Recently, I commented on Chris Pinto’s documentary Tares Among the Wheat where he argues that Codex Sinaiticus is a 19th century forgery. It was an egregiously biased documentary interviewing King James Only individuals and using dated and selective material aimed at a predetermined conclusion.
There is one aspect of his documentary that is the most devastating to his conclusion and his credibility in doing fair research: he depends on 150 year-old research! He claims in the documentary that the leading scholars in the 19th century did not have the paleographical expertise and other similar areas of background to make claims about the authenticity of Codex Sinaiticus. This is not true. But for the sake of the argument let us say it is true. The obvious question in any thinking person’s mind should be: what do scholars today say about the authenticity and nature of Sinaiticus? We have obviously made technological leaps in the past 150 years in dating manuscripts, analyzing handwriting, and other means of dating a document to determine its spurious or authentic nature.
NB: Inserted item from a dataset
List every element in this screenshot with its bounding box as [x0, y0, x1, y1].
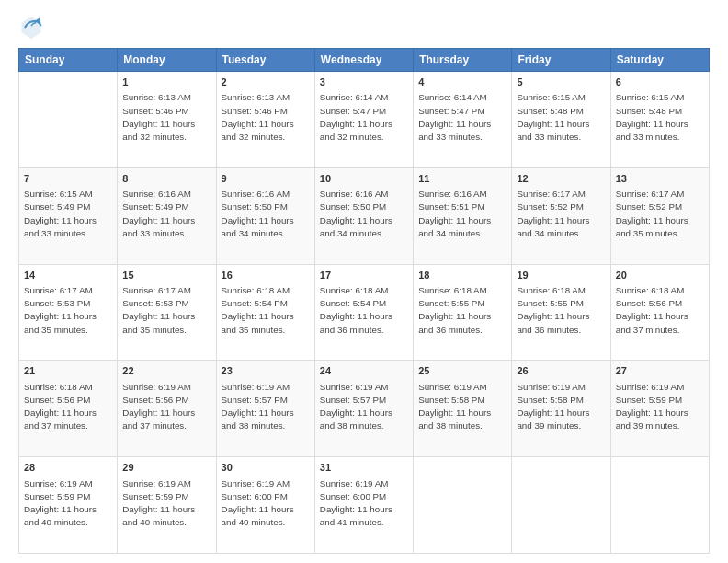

Pinto conveniently and selectively ignores what contemporary scholarship says. Or, if he is ignorant of contemporary research in this question, then why is he producing a documentary in the first place! Investigative documentaries—as Pinto is claiming he is doing—is about using the most update research and science.
So either Pinto is intentionally ignoring the facts that he is aware of—which would make him deceptive; or he is incompetent as an investigative researcher—looking for selective evidence that will determine his intended conclusion.
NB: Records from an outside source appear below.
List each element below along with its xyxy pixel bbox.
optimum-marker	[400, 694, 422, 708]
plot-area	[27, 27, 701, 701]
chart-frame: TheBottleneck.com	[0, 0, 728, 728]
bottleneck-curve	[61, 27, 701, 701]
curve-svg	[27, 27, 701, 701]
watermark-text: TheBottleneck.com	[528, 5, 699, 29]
If it is the former, I’d like to draw Pinto’s attention to the important recent research on Sinaiticus that will inform him on the authenticity of Sinaiticus, not depending on 150 year-old claims.
Elliott, J.K. Codex Sinaiticus and the Simonides Affair: An Examination of the Nineteenth Century Claim that Codex Sinaiticus was not an Ancient Manuscript, Analekta Vlatadon 33. Thessaloniki: Patriarchal Institute for Patristic Studies, 1982.
Parker, D.C, Codex Sinaiticus: The Story of the Word’s Oldest Bible (Hendrickson Publishers, 2010).
Jongkind, Dirk. “One Codex, Three Scribes, and Many Books: Struggles with Space in Codex Sinaiticus,” New Testament Manuscripts: Their Texts and Their World (ed. Thomas J. Kraus and Tobias Nichlas; TENTS 2; Leiden:Brill, 2006) 121–35.
Jongkind, Dirk. Scribal Habits of Codex Sinaiticus, Texts and Studies: Contributions to Biblical and Patristic L (Gorgias Press LLC 2007)
Milne, H. J. M. and Skeat, T.C. Scribes and Correctors of Codex Sinaiticus. London: 1938.